How many calories do you eat? I get asked this at least once a week. Honestly, I have no idea how many calories I eat in a day. I’m certainly aware of calorie information, but I’ve never taken the time to count calories. Due to my lack of first hand experience, I was open to the idea of counting calories for those with whom I work. I figured that just because something didn’t work or interest me, didn’t mean that it couldn’t help others. However, as I’ve grown and gained experience as a dietitian, calorie counting has become something that I would not recommend.
Counting calories is extremely time consuming, especially if you do it accurately. Estimating how much you ate or are going to eat can be extremely inaccurate. To count calories with accuracy, you would have to weigh all the food that you eat with precision (no extra bites allowed). Once you know the exact amount of food, then you need the calorie information. This can be found on food labels, but many foods (especially healthy foods) don’t have food labels. This is where software like myfitness pal can be used, but remember, for it to be accurate, you can’t just add a “banana” or “potato” you would need to know the exact weight of that food as an estimate of small/medium/large isn’t accurate. How about if you eat something homemade like a cookie or lasagna? You’d have to break down every single ingredient. You could choose a close approximate on myfitness pal, but again this wouldn’t be accurate.
The calorie information that is provided for food is also not 100% accurate. People differ in their ability to absorb calories from the same food. Your unique gut microbiome will influence how you digest and consequently, absorb calories. Calorie information also doesn’t take into consideration the calories required to digest that food. For instance, your body is able to get calories better from starches, such as sweet potatoes, the more cooked that they are. Every time you have a sweet potato, it is going to be cooked to a different degree and as a result, have a differing number of calories available.
Even if you were able to count calories with accuracy, you would still need to know how many calories you require in a day. There are certainly rough calculations available. However, these are really just an estimate and are usually not accurate. For instance, the more someone calorie restricts, the more their metabolism slows down and the less calories they require. This wouldn’t be reflected in those calculations. For athletes, calorie needs are going to differ greatly from day to day and you would need to know exactly how many calories you burned during exercise. Again, this is a really hard thing to estimate. Calorie requirement equations also don’t take into consideration how your physical activity changes from day to day based on daily living. Think of a day you’re busy cleaning the house or chasing after kids versus a day at the office or a lazy Sunday afternoon. Each day is unique.

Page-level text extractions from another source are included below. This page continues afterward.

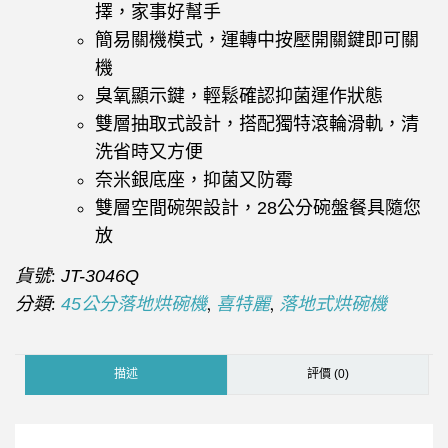
擇，家事好幫手
簡易關機模式，運轉中按壓開關鍵即可關
機
臭氧顯示鍵，輕鬆確認抑菌運作狀態
雙層抽取式設計，搭配獨特滾輪滑軌，清
洗省時又方便
奈米銀底座，抑菌又防霉
雙層空間碗架設計，
28
公分碗盤餐具隨您
放
貨號:
JT-3046Q
分類:
,
,
45公分落地烘碗機
喜特麗
落地式烘碗機
描述
評價 (0)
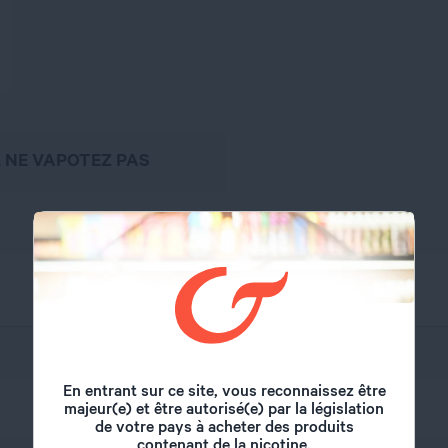
, NE VAPOTEZ PAS
Religion Juice
En entrant sur ce site, vous reconnaissez être
majeur(e) et être autorisé(e) par la législation
50 ml
de votre pays à acheter des produits
contenant de la nicotine.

While I’m not an advocate of calorie counting, I do think that it’s wise to be calorie aware. Maybe you have a rough estimate of how many calories you need in a day such as 2500 calories. If you’re at a restaurant, and the meal you selected contains 1000 calories, then you know that it’s a lot of calories compared to what you require. On the other hand, if you have a 200 calorie energy bar for breakfast, then this isn’t very much compared to how many calories you require. Calorie information can also be compared between different products to help with food decisions.
So what do I suggest instead of counting calories? Listening to your body. If your stomach is grumbling, then it doesn’t matter how many calories your fitness pal says you ate, your body needs some fuel. We can learn from our hunger and fullness throughout the day to help lead future food decisions. If you have a meal but are hungry a couple hours later, then that meal probably didn’t have enough calories or wasn’t balanced. Look back at it, did it contain protein? carbohydrates? vegetables? Learn from these experiences to lead future food decisions.
While being aware of calorie information can be helpful, counting calories is a tedious and inaccurate process. Don’t waste your valuable time calorie counting. Use this time for something more productive such as going for a walk, cooking a healthy meal or just being present with your family.